» **Work to complete**: In the entries that follow, find every line containing "kami" and copy it.

··· Record excerpts ···

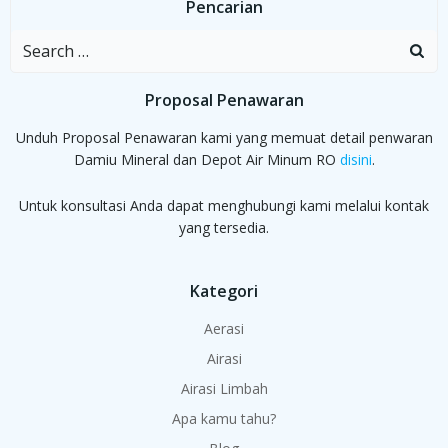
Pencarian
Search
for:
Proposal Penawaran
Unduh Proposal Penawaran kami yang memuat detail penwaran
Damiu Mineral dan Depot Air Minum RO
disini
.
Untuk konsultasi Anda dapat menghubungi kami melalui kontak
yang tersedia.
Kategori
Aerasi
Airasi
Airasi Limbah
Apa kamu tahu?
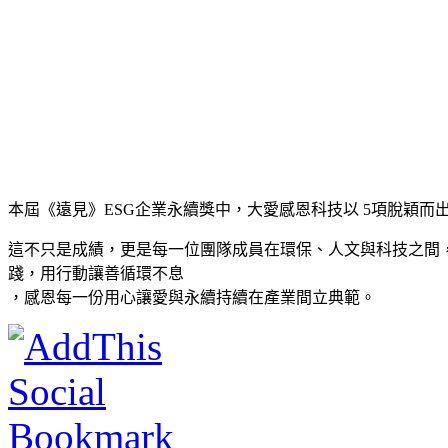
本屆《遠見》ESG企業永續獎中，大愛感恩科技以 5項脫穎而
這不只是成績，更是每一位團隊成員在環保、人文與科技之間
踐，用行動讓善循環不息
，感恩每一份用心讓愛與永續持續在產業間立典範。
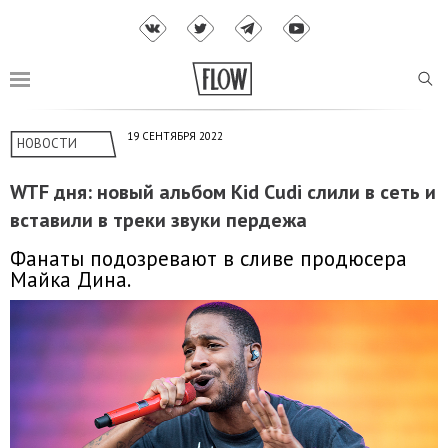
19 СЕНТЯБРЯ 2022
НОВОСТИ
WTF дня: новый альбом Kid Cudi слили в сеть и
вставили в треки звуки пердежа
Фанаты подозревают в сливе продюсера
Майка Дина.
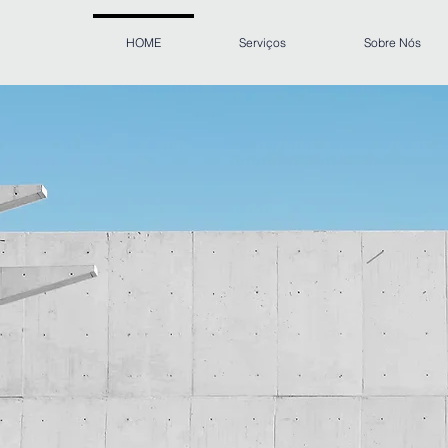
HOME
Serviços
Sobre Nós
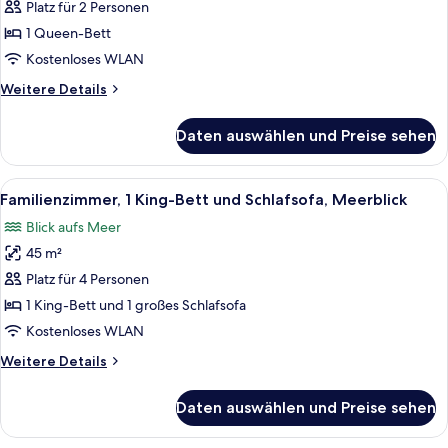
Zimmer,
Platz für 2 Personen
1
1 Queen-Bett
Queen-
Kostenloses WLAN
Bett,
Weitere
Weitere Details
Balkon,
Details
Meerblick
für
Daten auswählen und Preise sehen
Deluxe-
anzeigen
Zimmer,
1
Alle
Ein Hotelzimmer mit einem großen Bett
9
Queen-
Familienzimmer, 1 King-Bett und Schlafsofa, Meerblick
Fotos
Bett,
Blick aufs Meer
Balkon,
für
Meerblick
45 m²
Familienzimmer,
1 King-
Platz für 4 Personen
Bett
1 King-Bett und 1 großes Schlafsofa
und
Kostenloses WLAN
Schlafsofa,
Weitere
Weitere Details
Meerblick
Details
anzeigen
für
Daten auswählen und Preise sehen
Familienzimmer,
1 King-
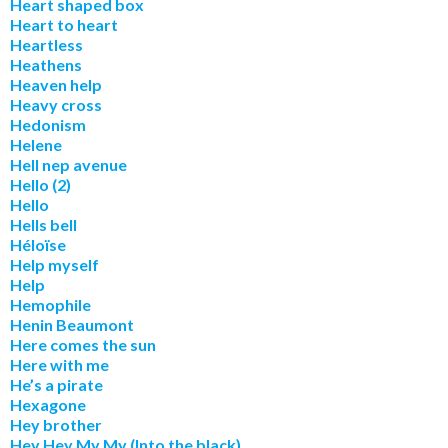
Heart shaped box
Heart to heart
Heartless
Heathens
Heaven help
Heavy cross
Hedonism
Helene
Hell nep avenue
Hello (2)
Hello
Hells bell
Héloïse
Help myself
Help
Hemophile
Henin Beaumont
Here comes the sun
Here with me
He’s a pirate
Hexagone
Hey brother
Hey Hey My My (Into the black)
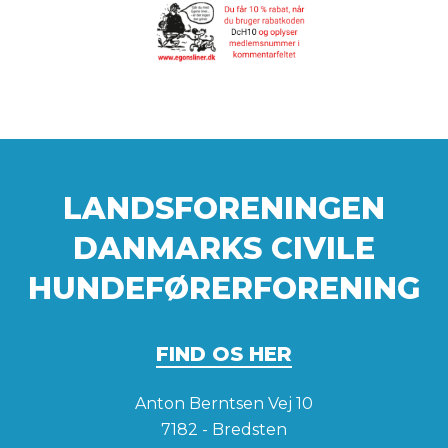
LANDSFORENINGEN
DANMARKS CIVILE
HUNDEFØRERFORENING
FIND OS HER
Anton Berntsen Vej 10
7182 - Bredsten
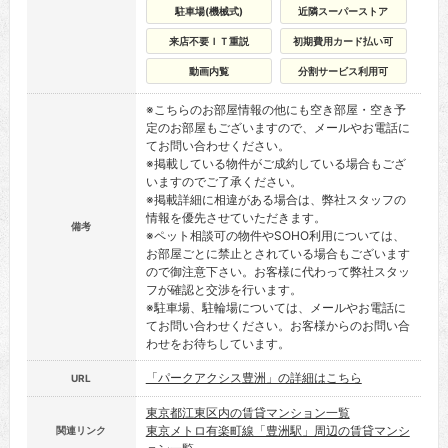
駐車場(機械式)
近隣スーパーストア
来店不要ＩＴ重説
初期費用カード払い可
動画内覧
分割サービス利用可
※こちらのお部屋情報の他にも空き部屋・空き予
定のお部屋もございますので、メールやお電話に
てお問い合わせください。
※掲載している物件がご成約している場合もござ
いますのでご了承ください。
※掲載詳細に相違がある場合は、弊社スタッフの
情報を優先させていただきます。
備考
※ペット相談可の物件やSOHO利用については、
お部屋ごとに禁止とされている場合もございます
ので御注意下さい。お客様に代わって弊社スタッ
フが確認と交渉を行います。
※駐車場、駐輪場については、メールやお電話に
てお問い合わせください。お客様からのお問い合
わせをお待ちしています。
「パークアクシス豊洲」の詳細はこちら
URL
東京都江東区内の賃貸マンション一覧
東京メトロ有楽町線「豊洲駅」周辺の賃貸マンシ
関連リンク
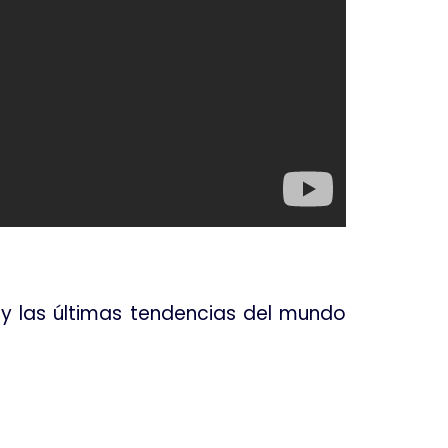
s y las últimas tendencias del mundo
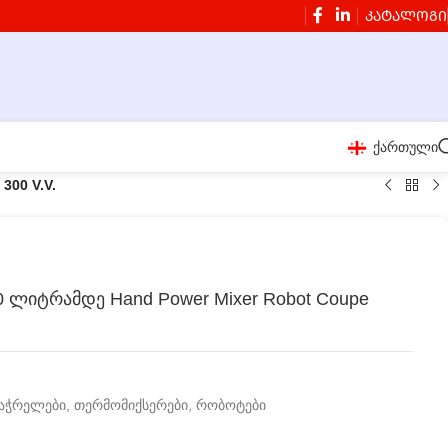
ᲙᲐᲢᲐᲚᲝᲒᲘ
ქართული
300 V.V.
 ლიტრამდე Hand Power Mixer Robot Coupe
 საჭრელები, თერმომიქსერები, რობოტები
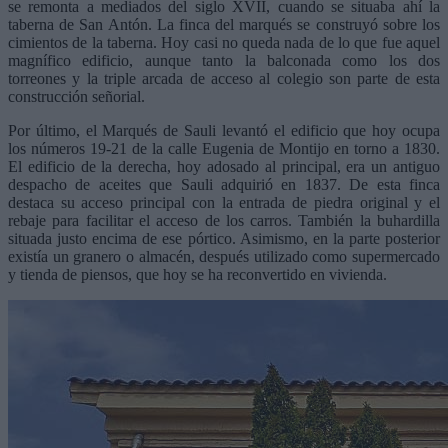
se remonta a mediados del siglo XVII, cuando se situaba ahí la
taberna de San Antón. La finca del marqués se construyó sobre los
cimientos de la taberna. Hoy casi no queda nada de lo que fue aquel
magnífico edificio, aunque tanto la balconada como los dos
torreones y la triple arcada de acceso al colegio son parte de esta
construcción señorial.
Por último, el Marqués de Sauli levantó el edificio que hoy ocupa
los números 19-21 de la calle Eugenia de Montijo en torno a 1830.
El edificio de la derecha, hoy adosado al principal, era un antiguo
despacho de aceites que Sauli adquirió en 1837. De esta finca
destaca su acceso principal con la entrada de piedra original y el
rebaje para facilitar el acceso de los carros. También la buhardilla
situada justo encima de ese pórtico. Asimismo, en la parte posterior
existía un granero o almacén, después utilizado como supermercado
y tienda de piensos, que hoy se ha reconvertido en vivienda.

···
··· Record excerpts ···

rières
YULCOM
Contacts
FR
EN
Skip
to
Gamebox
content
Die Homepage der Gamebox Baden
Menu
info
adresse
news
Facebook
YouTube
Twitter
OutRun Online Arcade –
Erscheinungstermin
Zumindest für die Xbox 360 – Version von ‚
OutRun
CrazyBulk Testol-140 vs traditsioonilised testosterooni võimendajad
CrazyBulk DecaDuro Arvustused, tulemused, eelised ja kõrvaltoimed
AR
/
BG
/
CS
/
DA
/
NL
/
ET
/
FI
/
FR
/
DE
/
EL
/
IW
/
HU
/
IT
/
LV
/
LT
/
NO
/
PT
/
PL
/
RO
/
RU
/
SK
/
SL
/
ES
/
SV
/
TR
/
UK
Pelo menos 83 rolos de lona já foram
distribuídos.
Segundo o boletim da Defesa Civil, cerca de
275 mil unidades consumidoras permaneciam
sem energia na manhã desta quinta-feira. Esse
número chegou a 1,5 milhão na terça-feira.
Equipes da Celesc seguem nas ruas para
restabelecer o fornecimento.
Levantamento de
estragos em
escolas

···
··· Record excerpts ···

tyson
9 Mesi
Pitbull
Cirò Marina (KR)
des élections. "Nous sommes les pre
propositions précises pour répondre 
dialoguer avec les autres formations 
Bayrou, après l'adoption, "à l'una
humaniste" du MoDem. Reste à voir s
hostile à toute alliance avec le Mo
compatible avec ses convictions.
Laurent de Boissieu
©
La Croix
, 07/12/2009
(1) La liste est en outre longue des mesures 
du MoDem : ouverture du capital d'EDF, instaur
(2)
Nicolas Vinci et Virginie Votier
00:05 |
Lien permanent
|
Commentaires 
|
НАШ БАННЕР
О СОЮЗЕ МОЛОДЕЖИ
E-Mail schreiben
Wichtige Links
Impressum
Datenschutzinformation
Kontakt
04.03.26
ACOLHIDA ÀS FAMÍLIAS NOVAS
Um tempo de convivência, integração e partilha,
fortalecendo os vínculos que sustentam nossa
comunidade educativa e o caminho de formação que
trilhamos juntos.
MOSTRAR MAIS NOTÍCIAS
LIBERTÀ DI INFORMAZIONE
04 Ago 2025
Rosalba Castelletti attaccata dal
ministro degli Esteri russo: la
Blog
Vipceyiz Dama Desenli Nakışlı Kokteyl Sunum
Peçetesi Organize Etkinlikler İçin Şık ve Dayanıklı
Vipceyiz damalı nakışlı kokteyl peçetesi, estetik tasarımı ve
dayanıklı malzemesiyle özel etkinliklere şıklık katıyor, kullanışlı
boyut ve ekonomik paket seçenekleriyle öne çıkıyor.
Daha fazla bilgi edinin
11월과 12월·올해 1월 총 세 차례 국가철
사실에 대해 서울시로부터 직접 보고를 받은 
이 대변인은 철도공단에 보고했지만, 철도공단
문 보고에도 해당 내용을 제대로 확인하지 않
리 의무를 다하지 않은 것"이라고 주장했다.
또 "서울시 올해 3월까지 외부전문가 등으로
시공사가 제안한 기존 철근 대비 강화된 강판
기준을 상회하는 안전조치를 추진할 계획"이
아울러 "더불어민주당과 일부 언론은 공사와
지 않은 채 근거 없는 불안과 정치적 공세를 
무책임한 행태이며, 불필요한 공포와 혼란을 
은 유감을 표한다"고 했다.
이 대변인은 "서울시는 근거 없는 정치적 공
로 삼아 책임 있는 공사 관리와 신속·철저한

···

» **The completed task**:
Unduh Proposal Penawaran kami yang memuat detail penwaran
Untuk konsultasi Anda dapat menghubungi kami melalui kontak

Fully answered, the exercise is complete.